» WHAT IS NEEDED
Scan the entries for the word "input", and copy every line where it appears.

══ RECORDS FOR PROCESSING ══

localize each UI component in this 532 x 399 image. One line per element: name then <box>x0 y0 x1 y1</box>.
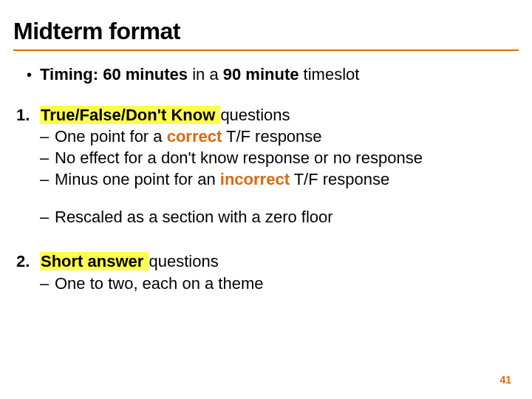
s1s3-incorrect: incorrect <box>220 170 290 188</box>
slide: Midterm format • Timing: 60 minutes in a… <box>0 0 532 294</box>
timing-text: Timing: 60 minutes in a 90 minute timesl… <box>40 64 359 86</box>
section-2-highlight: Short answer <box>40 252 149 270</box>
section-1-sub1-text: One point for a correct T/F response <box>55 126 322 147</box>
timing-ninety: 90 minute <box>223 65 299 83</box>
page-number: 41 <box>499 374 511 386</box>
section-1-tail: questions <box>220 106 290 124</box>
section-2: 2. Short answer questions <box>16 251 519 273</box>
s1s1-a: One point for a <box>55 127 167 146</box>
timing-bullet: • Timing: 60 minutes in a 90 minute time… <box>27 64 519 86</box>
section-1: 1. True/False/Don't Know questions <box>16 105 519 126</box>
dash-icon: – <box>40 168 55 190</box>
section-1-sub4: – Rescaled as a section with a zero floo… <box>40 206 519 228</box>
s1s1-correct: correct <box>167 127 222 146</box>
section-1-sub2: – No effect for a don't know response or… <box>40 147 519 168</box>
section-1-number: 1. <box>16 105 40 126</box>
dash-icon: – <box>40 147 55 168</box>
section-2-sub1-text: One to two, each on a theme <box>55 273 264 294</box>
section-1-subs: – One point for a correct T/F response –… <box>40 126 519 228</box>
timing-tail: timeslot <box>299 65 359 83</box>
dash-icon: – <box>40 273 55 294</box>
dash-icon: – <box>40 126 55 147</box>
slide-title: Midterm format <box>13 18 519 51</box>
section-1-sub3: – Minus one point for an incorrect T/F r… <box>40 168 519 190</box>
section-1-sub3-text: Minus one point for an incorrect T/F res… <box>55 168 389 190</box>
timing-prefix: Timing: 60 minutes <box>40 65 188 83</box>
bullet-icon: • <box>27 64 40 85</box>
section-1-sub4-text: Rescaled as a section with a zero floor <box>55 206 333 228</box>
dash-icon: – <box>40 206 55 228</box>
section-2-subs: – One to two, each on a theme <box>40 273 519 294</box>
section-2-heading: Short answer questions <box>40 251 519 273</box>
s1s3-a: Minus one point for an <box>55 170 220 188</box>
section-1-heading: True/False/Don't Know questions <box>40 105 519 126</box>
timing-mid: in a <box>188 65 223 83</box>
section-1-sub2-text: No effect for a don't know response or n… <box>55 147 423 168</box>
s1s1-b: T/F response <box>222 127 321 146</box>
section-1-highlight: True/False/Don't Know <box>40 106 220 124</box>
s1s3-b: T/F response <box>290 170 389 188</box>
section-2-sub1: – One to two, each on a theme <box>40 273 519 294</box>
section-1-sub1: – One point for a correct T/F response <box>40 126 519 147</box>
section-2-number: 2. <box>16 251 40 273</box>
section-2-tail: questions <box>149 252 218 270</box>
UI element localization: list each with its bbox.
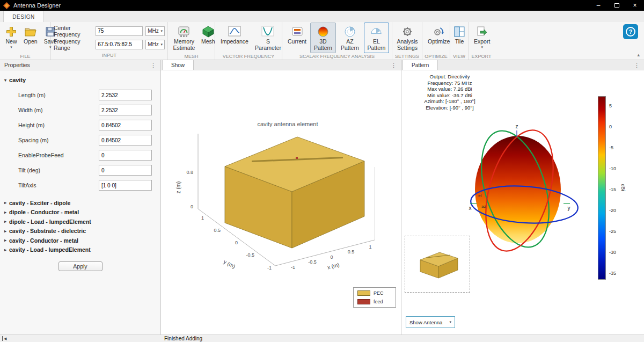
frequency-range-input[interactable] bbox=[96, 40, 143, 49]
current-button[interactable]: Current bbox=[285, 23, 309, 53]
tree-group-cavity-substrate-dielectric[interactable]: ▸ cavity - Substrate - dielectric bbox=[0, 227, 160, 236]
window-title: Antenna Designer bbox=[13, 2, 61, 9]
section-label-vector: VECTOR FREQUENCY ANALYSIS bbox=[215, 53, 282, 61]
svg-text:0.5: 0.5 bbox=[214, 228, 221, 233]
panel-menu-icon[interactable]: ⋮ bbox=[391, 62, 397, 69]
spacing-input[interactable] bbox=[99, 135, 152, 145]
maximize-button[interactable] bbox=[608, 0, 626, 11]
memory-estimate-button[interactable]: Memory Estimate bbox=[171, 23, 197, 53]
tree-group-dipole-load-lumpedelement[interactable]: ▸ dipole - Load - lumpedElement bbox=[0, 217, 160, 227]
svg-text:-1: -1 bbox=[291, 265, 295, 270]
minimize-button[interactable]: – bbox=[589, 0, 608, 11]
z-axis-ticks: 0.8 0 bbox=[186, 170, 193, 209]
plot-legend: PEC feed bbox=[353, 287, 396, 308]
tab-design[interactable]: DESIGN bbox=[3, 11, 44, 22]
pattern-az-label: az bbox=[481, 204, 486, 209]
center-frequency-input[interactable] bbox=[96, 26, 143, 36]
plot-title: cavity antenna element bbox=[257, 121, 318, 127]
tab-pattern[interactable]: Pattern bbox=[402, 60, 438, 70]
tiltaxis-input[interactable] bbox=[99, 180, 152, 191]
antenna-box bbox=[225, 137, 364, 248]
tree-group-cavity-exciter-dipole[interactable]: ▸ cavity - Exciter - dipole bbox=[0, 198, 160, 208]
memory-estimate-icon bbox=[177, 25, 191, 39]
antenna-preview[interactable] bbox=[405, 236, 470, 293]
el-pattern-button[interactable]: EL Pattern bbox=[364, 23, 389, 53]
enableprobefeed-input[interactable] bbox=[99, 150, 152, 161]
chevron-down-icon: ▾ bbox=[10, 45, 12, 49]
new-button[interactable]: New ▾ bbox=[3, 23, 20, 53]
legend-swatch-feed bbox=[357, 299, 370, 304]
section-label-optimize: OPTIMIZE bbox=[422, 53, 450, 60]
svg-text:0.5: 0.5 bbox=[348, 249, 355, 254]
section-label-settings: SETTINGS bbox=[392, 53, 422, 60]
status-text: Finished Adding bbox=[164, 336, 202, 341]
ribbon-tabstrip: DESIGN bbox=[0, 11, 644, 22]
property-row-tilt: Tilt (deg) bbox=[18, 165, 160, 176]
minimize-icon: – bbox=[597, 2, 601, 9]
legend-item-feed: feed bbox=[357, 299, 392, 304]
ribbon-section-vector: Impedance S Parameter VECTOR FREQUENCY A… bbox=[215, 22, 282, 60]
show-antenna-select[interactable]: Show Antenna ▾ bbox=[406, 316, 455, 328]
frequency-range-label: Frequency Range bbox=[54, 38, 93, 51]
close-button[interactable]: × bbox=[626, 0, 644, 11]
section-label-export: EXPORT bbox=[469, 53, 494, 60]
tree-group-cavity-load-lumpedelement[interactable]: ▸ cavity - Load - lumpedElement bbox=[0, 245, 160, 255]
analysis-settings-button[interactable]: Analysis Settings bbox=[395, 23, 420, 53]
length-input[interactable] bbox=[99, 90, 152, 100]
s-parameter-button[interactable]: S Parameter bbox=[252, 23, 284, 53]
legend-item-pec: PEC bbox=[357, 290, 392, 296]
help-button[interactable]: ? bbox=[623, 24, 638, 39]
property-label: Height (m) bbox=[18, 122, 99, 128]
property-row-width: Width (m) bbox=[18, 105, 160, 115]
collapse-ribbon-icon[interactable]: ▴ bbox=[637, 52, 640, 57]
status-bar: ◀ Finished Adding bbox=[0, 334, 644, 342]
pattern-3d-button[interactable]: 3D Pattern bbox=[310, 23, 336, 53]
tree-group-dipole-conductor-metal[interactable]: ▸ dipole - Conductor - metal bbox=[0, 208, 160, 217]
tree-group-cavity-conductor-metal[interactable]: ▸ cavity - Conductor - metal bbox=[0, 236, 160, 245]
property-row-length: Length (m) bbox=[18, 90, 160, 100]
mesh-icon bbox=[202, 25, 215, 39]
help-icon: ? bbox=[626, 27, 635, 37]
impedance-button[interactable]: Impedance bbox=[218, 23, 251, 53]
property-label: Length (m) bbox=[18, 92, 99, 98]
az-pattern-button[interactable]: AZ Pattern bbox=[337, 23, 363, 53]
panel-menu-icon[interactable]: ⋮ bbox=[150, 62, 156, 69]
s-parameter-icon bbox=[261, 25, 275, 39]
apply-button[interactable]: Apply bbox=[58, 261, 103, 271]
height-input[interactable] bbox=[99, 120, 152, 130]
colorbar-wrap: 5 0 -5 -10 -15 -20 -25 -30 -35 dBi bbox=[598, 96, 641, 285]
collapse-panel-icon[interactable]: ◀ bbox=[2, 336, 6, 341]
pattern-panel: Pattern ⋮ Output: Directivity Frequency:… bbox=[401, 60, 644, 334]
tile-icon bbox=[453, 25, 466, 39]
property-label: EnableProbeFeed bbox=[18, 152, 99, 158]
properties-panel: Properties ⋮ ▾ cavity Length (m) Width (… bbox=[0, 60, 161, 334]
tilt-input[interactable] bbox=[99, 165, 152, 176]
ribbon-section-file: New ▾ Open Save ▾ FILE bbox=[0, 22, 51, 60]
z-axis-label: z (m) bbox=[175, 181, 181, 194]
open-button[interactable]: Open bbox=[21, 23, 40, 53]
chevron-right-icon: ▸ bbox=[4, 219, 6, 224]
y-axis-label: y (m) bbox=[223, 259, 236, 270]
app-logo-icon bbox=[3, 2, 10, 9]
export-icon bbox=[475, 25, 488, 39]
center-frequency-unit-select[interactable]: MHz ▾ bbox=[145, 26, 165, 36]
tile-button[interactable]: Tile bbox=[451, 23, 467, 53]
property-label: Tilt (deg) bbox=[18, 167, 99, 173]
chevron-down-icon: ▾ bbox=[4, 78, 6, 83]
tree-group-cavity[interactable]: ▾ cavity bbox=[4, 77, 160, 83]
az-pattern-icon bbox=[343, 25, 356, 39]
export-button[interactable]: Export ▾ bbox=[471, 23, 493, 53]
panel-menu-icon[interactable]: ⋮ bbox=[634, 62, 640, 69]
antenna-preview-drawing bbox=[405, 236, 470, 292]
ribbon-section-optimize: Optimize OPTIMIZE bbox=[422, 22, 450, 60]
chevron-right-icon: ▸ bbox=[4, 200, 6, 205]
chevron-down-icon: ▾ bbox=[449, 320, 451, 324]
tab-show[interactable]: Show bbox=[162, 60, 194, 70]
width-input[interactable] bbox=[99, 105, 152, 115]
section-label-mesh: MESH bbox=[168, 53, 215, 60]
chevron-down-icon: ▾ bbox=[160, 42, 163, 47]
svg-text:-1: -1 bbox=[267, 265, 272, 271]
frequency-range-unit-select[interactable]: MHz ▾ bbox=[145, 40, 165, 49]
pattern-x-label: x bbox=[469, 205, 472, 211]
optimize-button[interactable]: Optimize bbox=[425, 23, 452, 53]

═══

» TASK OUTPUT
frequency-range-input[interactable] bbox=[96, 40, 143, 49]
spacing-input[interactable] bbox=[99, 135, 152, 145]
center-frequency-input[interactable] bbox=[96, 26, 143, 36]
tiltaxis-input[interactable] bbox=[99, 180, 152, 191]
enableprobefeed-input[interactable] bbox=[99, 150, 152, 161]
length-input[interactable] bbox=[99, 90, 152, 100]
height-input[interactable] bbox=[99, 120, 152, 130]
tilt-input[interactable] bbox=[99, 165, 152, 176]
width-input[interactable] bbox=[99, 105, 152, 115]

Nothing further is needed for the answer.